→ Exercise objective
Scan the entries for lines with the word "Article", then copy those lines.
┏━━
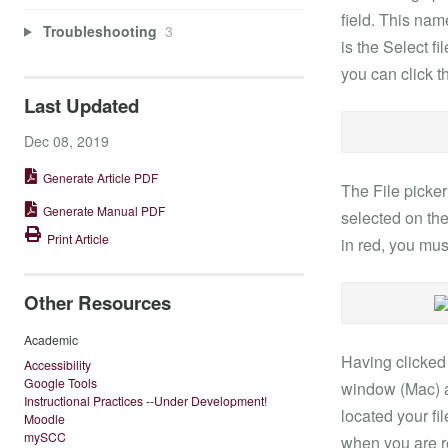
field. This nam
Troubleshooting
3
is the Select fi
you can click 
Last Updated
Dec 08, 2019
Generate Article PDF
The File picke
Generate Manual PDF
selected on the
Print Article
in red, you must
Other Resources
Academic
Having clicked
Accessibility
Google Tools
window (Mac) al
Instructional Practices --Under Development!
located your fi
Moodle
mySCC
when you are r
┗━━
→ Task output
Generate Article PDF
Print Article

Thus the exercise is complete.